About this exercise:
Report every line from the following entries that contains the string "mundo".

Material for this exercise:
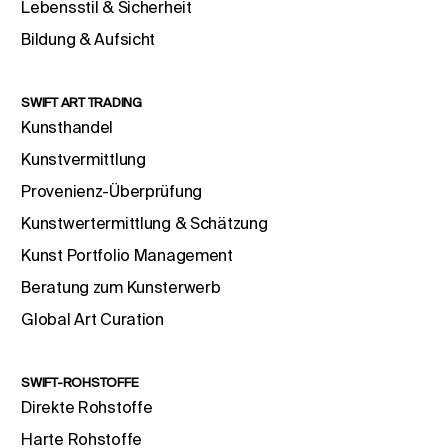
Lebensstil & Sicherheit
Bildung & Aufsicht
SWIFT ART TRADING
Kunsthandel
Kunstvermittlung
Provenienz-Überprüfung
Kunstwertermittlung & Schätzung
Kunst Portfolio Management
Beratung zum Kunsterwerb
Global Art Curation
SWIFT-ROHSTOFFE
Direkte Rohstoffe
Harte Rohstoffe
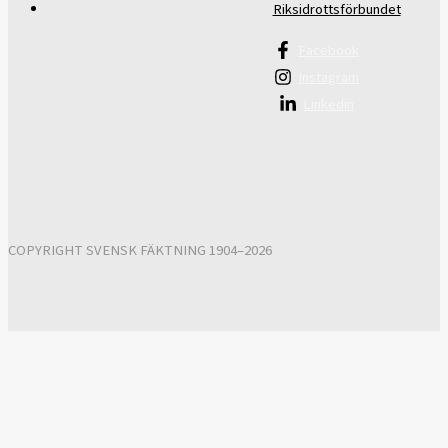
Riksidrottsförbundet
Facebook
Instagram
Linkedin
COPYRIGHT SVENSK FÄKTNING 1904–2026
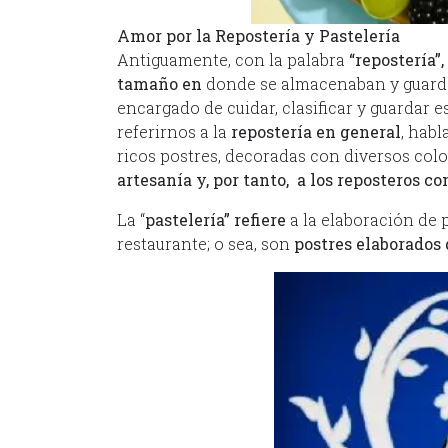
Amor por la Repostería y Pastelería
Antiguamente, con la palabra
“repostería”,
tamaño en
donde se almacenaban y guardab
encargado de cuidar, clasificar y guardar es
referirnos a la
repostería en general
, habl
ricos postres, decoradas con diversos colo
artesanía y, por tanto, a los reposteros c
La “
pastelería” refiere
a la elaboración de p
restaurante; o sea, son
postres elaborados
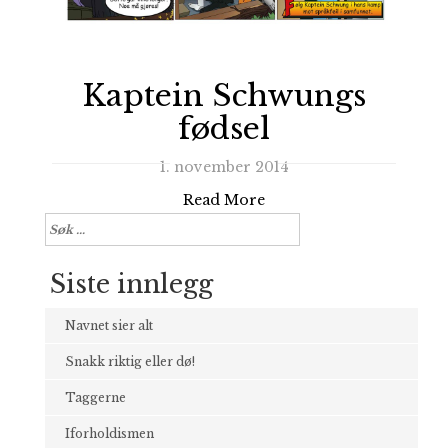
Kaptein Schwungs
fødsel
1. november 2014
Read More
Søk
etter:
Siste innlegg
Navnet sier alt
Snakk riktig eller dø!
Taggerne
Iforholdismen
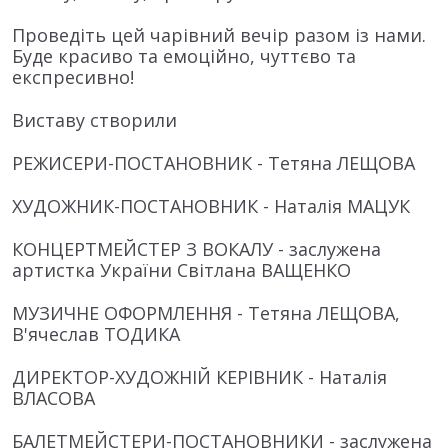
Проведіть цей чарівний вечір разом із нами.
Буде красиво та емоційно, чуттєво та
експресивно!
Виставу створили
РЕЖИСЕРИ-ПОСТАНОВНИК - Тетяна ЛЕЩОВА
ХУДОЖНИК-ПОСТАНОВНИК - Наталія МАЦУК
КОНЦЕРТМЕЙСТЕР З ВОКАЛУ - заслужена
артистка України Світлана ВАЩЕНКО
МУЗИЧНЕ ОФОРМЛЕННЯ - Тетяна ЛЕЩОВА,
В'ячеслав ТОДИКА
ДИРЕКТОР-ХУДОЖНІЙ КЕРІВНИК - Наталія
ВЛАСОВА
БАЛЕТМЕЙСТЕРИ-ПОСТАНОВНИКИ - заслужена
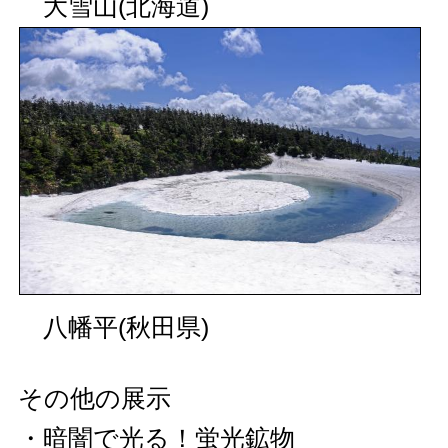
大雪山(北海道)
八幡平(秋田県)
その他の展示
・暗闇で光る！蛍光鉱物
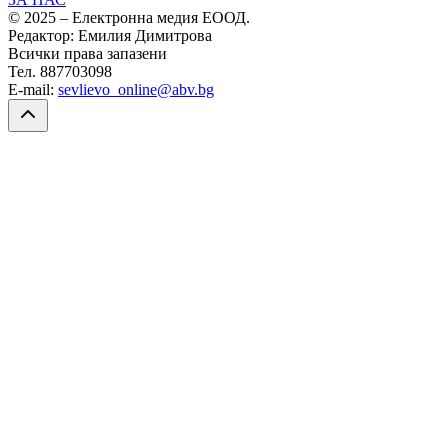
© 2025 – Електронна медия ЕООД.
Редактор: Емилия Димитрова
Всички права запазени
Тел. 887703098
E-mail:
sevlievo_online@abv.bg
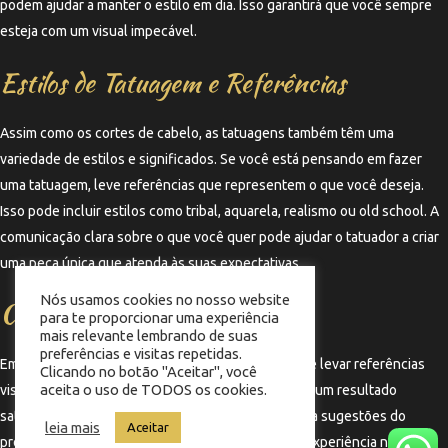
podem ajudar a manter o estilo em dia. Isso garantirá que você sempre
esteja com um visual impecável.
Estilos de Tatuagem e Referências
Assim como os cortes de cabelo, as tatuagens também têm uma
variedade de estilos e significados. Se você está pensando em fazer
uma tatuagem, leve referências que representem o que você deseja.
Isso pode incluir estilos como tribal, aquarela, realismo ou old school. A
comunicação clara sobre o que você quer pode ajudar o tatuador a criar
uma peça única que atenda às suas expectativas.
Nós usamos cookies no nosso website
Conclusão
para te proporcionar uma experiência
mais relevante lembrando de suas
preferências e visitas repetidas.
Em resumo, saber o nome do corte que você quer e levar referências
Clicando no botão "Aceitar", você
aceita o uso de TODOS os cookies.
visuais para o barbeiro é fundamental para garantir um resultado
satisfatório. A comunicação eficaz e a abertura para sugestões do
leia mais
Aceitar
profissional podem fazer toda a diferença na sua experiência na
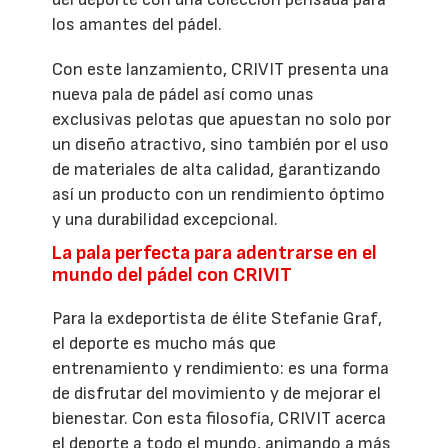
los amantes del pádel.
Con este lanzamiento, CRIVIT presenta una
nueva pala de pádel así como unas
exclusivas pelotas que apuestan no solo por
un diseño atractivo, sino también por el uso
de materiales de alta calidad, garantizando
así un producto con un rendimiento óptimo
y una durabilidad excepcional.
La pala perfecta para adentrarse en el
mundo del pádel con CRIVIT
Para la exdeportista de élite Stefanie Graf,
el deporte es mucho más que
entrenamiento y rendimiento: es una forma
de disfrutar del movimiento y de mejorar el
bienestar. Con esta filosofía, CRIVIT acerca
el deporte a todo el mundo, animando a más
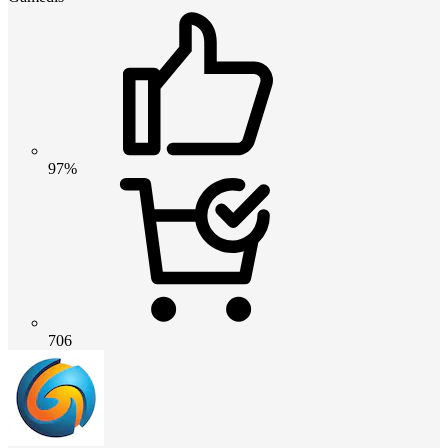
97%
706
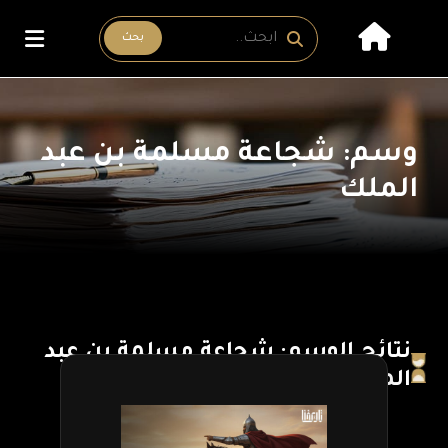
بحث
وسم: شجاعة مسلمة بن عبد
الملك
نتائج الوسم: شجاعة مسلمة بن عبد
الملك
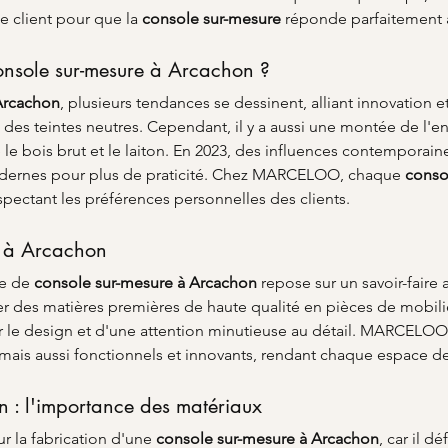
e client pour que la 
console sur-mesure
 réponde parfaitement à
onsole sur-mesure à Arcachon ?
Arcachon
, plusieurs tendances se dessinent, alliant innovation e
 des teintes neutres. Cependant, il y a aussi une montée de l'e
e bois brut et le laiton. En 2023, des influences contemporain
odernes pour plus de praticité. Chez MARCELOO, chaque 
conso
pectant les préférences personnelles des clients.
 à Arcachon
e de 
console sur-mesure à Arcachon
 repose sur un savoir-faire 
mer des matières premières de haute qualité en pièces de mobil
ur le design et d'une attention minutieuse au détail. MARCELOO s
mais aussi fonctionnels et innovants, rendant chaque espace de 
 : l'importance des matériaux
r la fabrication d'une 
console sur-mesure à Arcachon
, car il dé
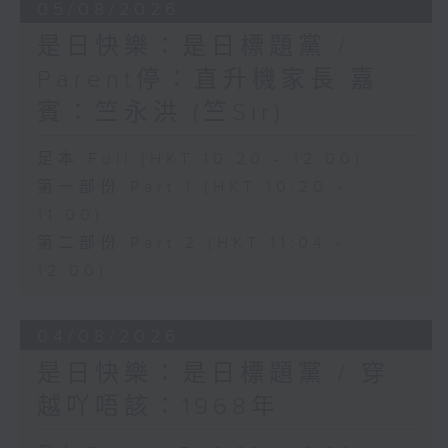
05/08/2026
是日快樂：是日標題黨 /
Parent停：直升機家長 嘉
賓：竺永洪 (竺Sir)
足本 Full (HKT 10:20 - 12:00)
第一部份 Part 1 (HKT 10:20 -
11:00)
第二部份 Part 2 (HKT 11:04 -
12:00)
04/08/2026
是日快樂：是日標題黨 / 穿
越吖唔該：1968年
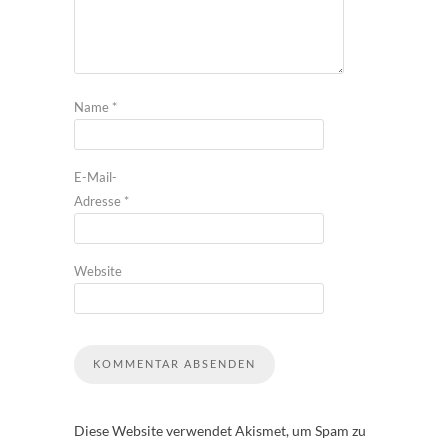
Name
*
E-Mail-
Adresse
*
Website
Diese Website verwendet Akismet, um Spam zu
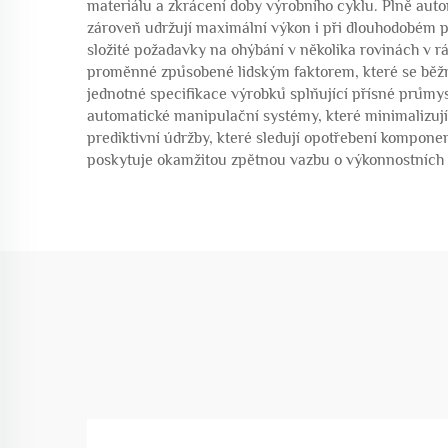
materiálu a zkrácení doby výrobního cyklu. Plně aut
zároveň udržují maximální výkon i při dlouhodobém pro
složité požadavky na ohýbání v několika rovinách v r
proměnné způsobené lidským faktorem, které se běžn
jednotné specifikace výrobků splňující přísné průmy
automatické manipulační systémy, které minimalizu
prediktivní údržby, které sledují opotřebení kompon
poskytuje okamžitou zpětnou vazbu o výkonnostních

Task answer:
mundo del pádel con CRIVIT
el deporte a todo el mundo, animando a más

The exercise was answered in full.